### WHAT THE TASK REQUIRES:
Return the data below unchanged. Drop any pictures.

(THE RECORDS begins)

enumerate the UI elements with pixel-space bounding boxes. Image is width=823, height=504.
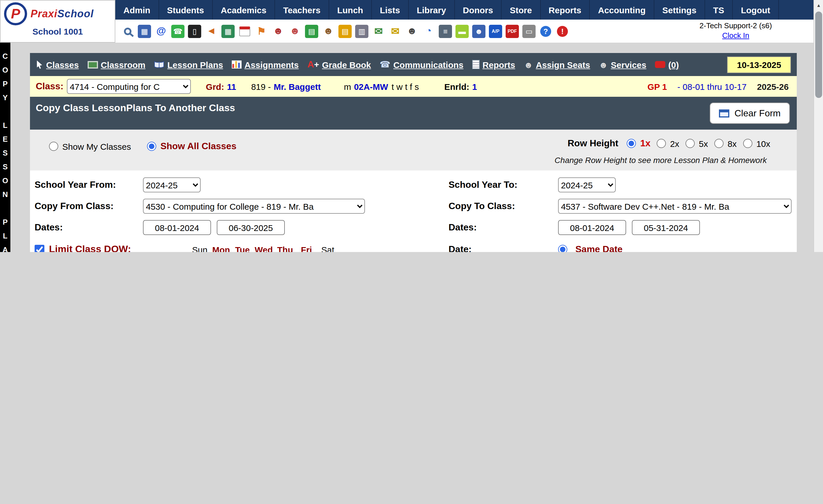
clear-form-button[interactable]: Clear Form (710, 102, 790, 124)
cursor-icon (36, 60, 43, 69)
menu-accounting[interactable]: Accounting (590, 0, 654, 20)
tickets-icon[interactable]: ▤ (305, 24, 318, 38)
subnav-assignments[interactable]: Assignments (232, 60, 299, 69)
menu-teachers[interactable]: Teachers (275, 0, 329, 20)
mail-forward-icon[interactable]: ✉ (388, 24, 402, 38)
menu-logout[interactable]: Logout (733, 0, 779, 20)
subnav-communications[interactable]: ☎ Communications (380, 59, 464, 70)
gradebook-grid-icon[interactable]: ▦ (221, 24, 235, 38)
scroll-thumb[interactable] (815, 12, 822, 98)
clock-icon[interactable]: ◔ (422, 24, 435, 38)
session-user: 2-Tech Support-2 (s6) (700, 21, 772, 31)
grd-label: Grd: (206, 81, 224, 91)
class-select[interactable]: 4714 - Computing for C (67, 79, 191, 94)
ap-icon[interactable]: A/P (489, 24, 502, 38)
subnav-assign-seats[interactable]: ☻ Assign Seats (524, 60, 590, 69)
row-height-10x-radio[interactable]: 10x (743, 139, 770, 148)
icon-toolbar: ▦ @ ☎ ▯ ◄ ▦ ⚑ ☻ ☻ ▤ ☻ ▤ ▥ ✉ ✉ ☻ ◔ ≡ ▬ ☻ (115, 20, 814, 43)
lunch-card-icon[interactable]: ▤ (338, 24, 352, 38)
speaker-icon[interactable]: ◄ (205, 24, 218, 38)
sub-navigation: Classes Classroom Lesson Plans Assignmen… (30, 53, 797, 76)
menu-lunch[interactable]: Lunch (329, 0, 372, 20)
from-start-date-input[interactable] (143, 220, 211, 235)
email-icon[interactable]: @ (155, 24, 168, 38)
alert-icon[interactable]: ! (556, 24, 569, 38)
menu-reports[interactable]: Reports (540, 0, 590, 20)
show-my-classes-radio[interactable]: Show My Classes (49, 142, 131, 151)
subnav-classroom[interactable]: Classroom (88, 60, 145, 69)
menu-ts[interactable]: TS (705, 0, 733, 20)
menu-store[interactable]: Store (502, 0, 540, 20)
from-end-date-input[interactable] (217, 220, 285, 235)
report-icon (472, 60, 480, 69)
current-date-box[interactable]: 10-13-2025 (727, 56, 791, 73)
dates-from-label: Dates: (35, 222, 143, 233)
school-year-from-label: School Year From: (35, 180, 143, 190)
menu-donors[interactable]: Donors (455, 0, 502, 20)
gp-range: - 08-01 thru 10-17 (677, 81, 747, 91)
search-icon[interactable] (121, 24, 134, 38)
limit-class-dow-checkbox[interactable]: Limit Class DOW: (35, 244, 189, 252)
print-preview-icon[interactable]: ☻ (472, 24, 485, 38)
menu-academics[interactable]: Academics (213, 0, 275, 20)
menu-settings[interactable]: Settings (654, 0, 705, 20)
row-height-1x-radio[interactable]: 1x (627, 138, 651, 149)
enrld-value: 1 (472, 81, 477, 91)
copy-to-class-select[interactable]: 4537 - Software Dev C++.Net - 819 - Mr. … (558, 199, 792, 214)
mail-icon[interactable]: ✉ (372, 24, 385, 38)
attendance-grid-icon[interactable]: ▦ (138, 24, 151, 38)
header: P PraxiSchool School 1001 Admin Students… (0, 0, 814, 43)
meet-prefix: m (344, 81, 351, 91)
pdf-icon[interactable]: PDF (506, 24, 519, 38)
subnav-grade-book[interactable]: A+ Grade Book (307, 59, 371, 70)
same-date-radio[interactable]: Same Date (558, 244, 623, 252)
menu-lists[interactable]: Lists (372, 0, 409, 20)
school-year-from-select[interactable]: 2024-25 (143, 178, 201, 192)
row-height-5x-radio[interactable]: 5x (685, 139, 708, 148)
subnav-lesson-plans[interactable]: Lesson Plans (154, 60, 223, 69)
brand-name: PraxiSchool (30, 8, 94, 20)
day-headers: Sun Mon Tue Wed Thu Fri Sat (189, 245, 338, 252)
clipboard-icon[interactable]: ▥ (355, 24, 368, 38)
copy-from-class-label: Copy From Class: (35, 201, 143, 211)
top-menu: Admin Students Academics Teachers Lunch … (115, 0, 814, 20)
copy-form: School Year From: 2024-25 Copy From Clas… (30, 171, 797, 252)
teacher-prefix: 819 - (251, 81, 271, 91)
subnav-services[interactable]: ☻ Services (599, 60, 646, 69)
menu-library[interactable]: Library (409, 0, 455, 20)
row-height-8x-radio[interactable]: 8x (714, 139, 737, 148)
mobile-icon[interactable]: ▯ (188, 24, 201, 38)
printer-icon[interactable]: ▭ (522, 24, 536, 38)
scroll-up-arrow[interactable]: ▲ (814, 1, 823, 10)
subnav-reports[interactable]: Reports (472, 60, 515, 69)
subnav-classes[interactable]: Classes (36, 60, 79, 69)
student-icon[interactable]: ☻ (272, 24, 285, 38)
page-scrollbar[interactable]: ▲ ▼ (814, 0, 823, 252)
menu-admin[interactable]: Admin (115, 0, 159, 20)
copy-from-column: School Year From: 2024-25 Copy From Clas… (35, 176, 365, 252)
school-year-to-label: School Year To: (449, 180, 558, 190)
options-band: Show My Classes Show All Classes Row Hei… (30, 130, 797, 171)
subnav-messages[interactable]: (0) (655, 60, 679, 69)
book-icon (154, 60, 165, 68)
menu-students[interactable]: Students (159, 0, 212, 20)
payment-icon[interactable]: ▬ (456, 24, 469, 38)
family-icon[interactable]: ☻ (322, 24, 335, 38)
show-all-classes-radio[interactable]: Show All Classes (147, 141, 236, 152)
class-label: Class: (36, 81, 63, 91)
sms-icon[interactable]: ☎ (171, 24, 184, 38)
grd-value: 11 (227, 81, 236, 91)
clock-in-link[interactable]: Clock In (700, 31, 772, 41)
add-student-icon[interactable]: ☻ (288, 24, 302, 38)
megaphone-icon[interactable]: ⚑ (255, 24, 268, 38)
window-icon (719, 109, 729, 117)
to-start-date-input[interactable] (558, 220, 626, 235)
school-year-to-select[interactable]: 2024-25 (558, 178, 616, 192)
help-icon[interactable]: ? (539, 24, 552, 38)
ledger-icon[interactable]: ≡ (439, 24, 452, 38)
copy-from-class-select[interactable]: 4530 - Computing for College - 819 - Mr.… (143, 199, 365, 214)
row-height-2x-radio[interactable]: 2x (657, 139, 679, 148)
staff-icon[interactable]: ☻ (405, 24, 419, 38)
to-end-date-input[interactable] (632, 220, 700, 235)
calendar-icon[interactable] (238, 24, 252, 38)
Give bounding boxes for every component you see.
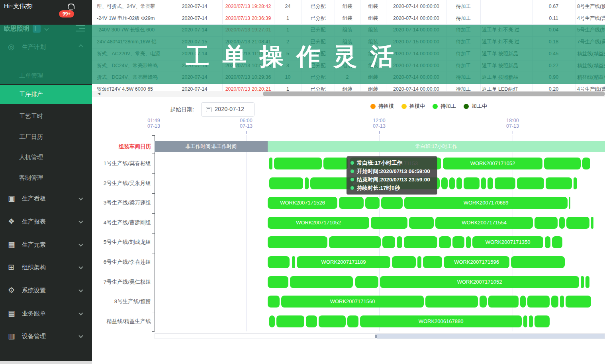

(THE RECORDS ends)

### SOLUTION TO THIS EXERCISE:
enumerate the UI elements with pixel-space bounding boxes. Image is width=823, height=504.
clear-form-button[interactable]: Clear Form (710, 102, 790, 124)
cursor-icon (36, 60, 43, 69)
menu-accounting[interactable]: Accounting (590, 0, 654, 20)
tickets-icon[interactable]: ▤ (305, 24, 318, 38)
subnav-assignments[interactable]: Assignments (232, 60, 299, 69)
menu-teachers[interactable]: Teachers (275, 0, 329, 20)
mail-forward-icon[interactable]: ✉ (388, 24, 402, 38)
menu-logout[interactable]: Logout (733, 0, 779, 20)
subnav-communications[interactable]: ☎ Communications (380, 59, 464, 70)
gradebook-grid-icon[interactable]: ▦ (221, 24, 235, 38)
scroll-thumb[interactable] (815, 12, 822, 98)
clock-icon[interactable]: ◔ (422, 24, 435, 38)
session-user: 2-Tech Support-2 (s6) (700, 21, 772, 31)
grd-label: Grd: (206, 81, 224, 91)
class-select[interactable]: 4714 - Computing for C (67, 79, 191, 94)
ap-icon[interactable]: A/P (489, 24, 502, 38)
subnav-assign-seats[interactable]: ☻ Assign Seats (524, 60, 590, 69)
row-height-10x-radio[interactable]: 10x (743, 139, 770, 148)
icon-toolbar: ▦ @ ☎ ▯ ◄ ▦ ⚑ ☻ ☻ ▤ ☻ ▤ ▥ ✉ ✉ ☻ ◔ ≡ ▬ ☻ (115, 20, 814, 43)
lunch-card-icon[interactable]: ▤ (338, 24, 352, 38)
speaker-icon[interactable]: ◄ (205, 24, 218, 38)
sub-navigation: Classes Classroom Lesson Plans Assignmen… (30, 53, 797, 76)
menu-lunch[interactable]: Lunch (329, 0, 372, 20)
from-start-date-input[interactable] (143, 220, 211, 235)
email-icon[interactable]: @ (155, 24, 168, 38)
alert-icon[interactable]: ! (556, 24, 569, 38)
menu-reports[interactable]: Reports (540, 0, 590, 20)
show-my-classes-radio[interactable]: Show My Classes (49, 142, 131, 151)
subnav-classroom[interactable]: Classroom (88, 60, 145, 69)
menu-ts[interactable]: TS (705, 0, 733, 20)
menu-store[interactable]: Store (502, 0, 540, 20)
from-end-date-input[interactable] (217, 220, 285, 235)
report-icon (472, 60, 480, 69)
current-date-box[interactable]: 10-13-2025 (727, 56, 791, 73)
dates-from-label: Dates: (35, 222, 143, 233)
school-year-from-label: School Year From: (35, 180, 143, 190)
menu-donors[interactable]: Donors (455, 0, 502, 20)
gp-range: - 08-01 thru 10-17 (677, 81, 747, 91)
search-icon[interactable] (121, 24, 134, 38)
limit-class-dow-checkbox[interactable]: Limit Class DOW: (35, 244, 189, 252)
print-preview-icon[interactable]: ☻ (472, 24, 485, 38)
menu-academics[interactable]: Academics (213, 0, 275, 20)
menu-settings[interactable]: Settings (654, 0, 705, 20)
row-height-1x-radio[interactable]: 1x (627, 138, 651, 149)
enrld-value: 1 (472, 81, 477, 91)
copy-to-class-select[interactable]: 4537 - Software Dev C++.Net - 819 - Mr. … (558, 199, 792, 214)
mail-icon[interactable]: ✉ (372, 24, 385, 38)
attendance-grid-icon[interactable]: ▦ (138, 24, 151, 38)
header: P PraxiSchool School 1001 Admin Students… (0, 0, 814, 43)
meet-prefix: m (344, 81, 351, 91)
pdf-icon[interactable]: PDF (506, 24, 519, 38)
subnav-grade-book[interactable]: A+ Grade Book (307, 59, 371, 70)
same-date-radio[interactable]: Same Date (558, 244, 623, 252)
menu-lists[interactable]: Lists (372, 0, 409, 20)
school-year-from-select[interactable]: 2024-25 (143, 178, 201, 192)
row-height-5x-radio[interactable]: 5x (685, 139, 708, 148)
subnav-lesson-plans[interactable]: Lesson Plans (154, 60, 223, 69)
brand-name: PraxiSchool (30, 8, 94, 20)
day-headers: Sun Mon Tue Wed Thu Fri Sat (189, 245, 338, 252)
clipboard-icon[interactable]: ▥ (355, 24, 368, 38)
copy-from-class-label: Copy From Class: (35, 201, 143, 211)
top-menu: Admin Students Academics Teachers Lunch … (115, 0, 814, 20)
copy-form: School Year From: 2024-25 Copy From Clas… (30, 171, 797, 252)
teacher-prefix: 819 - (251, 81, 271, 91)
subnav-services[interactable]: ☻ Services (599, 60, 646, 69)
menu-library[interactable]: Library (409, 0, 455, 20)
row-height-8x-radio[interactable]: 8x (714, 139, 737, 148)
mobile-icon[interactable]: ▯ (188, 24, 201, 38)
printer-icon[interactable]: ▭ (522, 24, 536, 38)
scroll-up-arrow[interactable]: ▲ (814, 1, 823, 10)
subnav-reports[interactable]: Reports (472, 60, 515, 69)
subnav-classes[interactable]: Classes (36, 60, 79, 69)
student-icon[interactable]: ☻ (272, 24, 285, 38)
page-scrollbar[interactable]: ▲ ▼ (814, 0, 823, 252)
menu-admin[interactable]: Admin (115, 0, 159, 20)
copy-from-column: School Year From: 2024-25 Copy From Clas… (35, 176, 365, 252)
school-year-to-label: School Year To: (449, 180, 558, 190)
options-band: Show My Classes Show All Classes Row Hei… (30, 130, 797, 171)
subnav-messages[interactable]: (0) (655, 60, 679, 69)
book-icon (154, 60, 165, 68)
menu-students[interactable]: Students (159, 0, 212, 20)
payment-icon[interactable]: ▬ (456, 24, 469, 38)
family-icon[interactable]: ☻ (322, 24, 335, 38)
show-all-classes-radio[interactable]: Show All Classes (147, 141, 236, 152)
class-label: Class: (36, 81, 63, 91)
sms-icon[interactable]: ☎ (171, 24, 184, 38)
grd-value: 11 (227, 81, 236, 91)
clock-in-link[interactable]: Clock In (700, 31, 772, 41)
add-student-icon[interactable]: ☻ (288, 24, 302, 38)
megaphone-icon[interactable]: ⚑ (255, 24, 268, 38)
window-icon (719, 109, 729, 117)
to-start-date-input[interactable] (558, 220, 626, 235)
school-year-to-select[interactable]: 2024-25 (558, 178, 616, 192)
help-icon[interactable]: ? (539, 24, 552, 38)
ledger-icon[interactable]: ≡ (439, 24, 452, 38)
copy-from-class-select[interactable]: 4530 - Computing for College - 819 - Mr.… (143, 199, 365, 214)
row-height-2x-radio[interactable]: 2x (657, 139, 679, 148)
staff-icon[interactable]: ☻ (405, 24, 419, 38)
to-end-date-input[interactable] (632, 220, 700, 235)
calendar-icon[interactable] (238, 24, 252, 38)
Give bounding boxes for every component you see.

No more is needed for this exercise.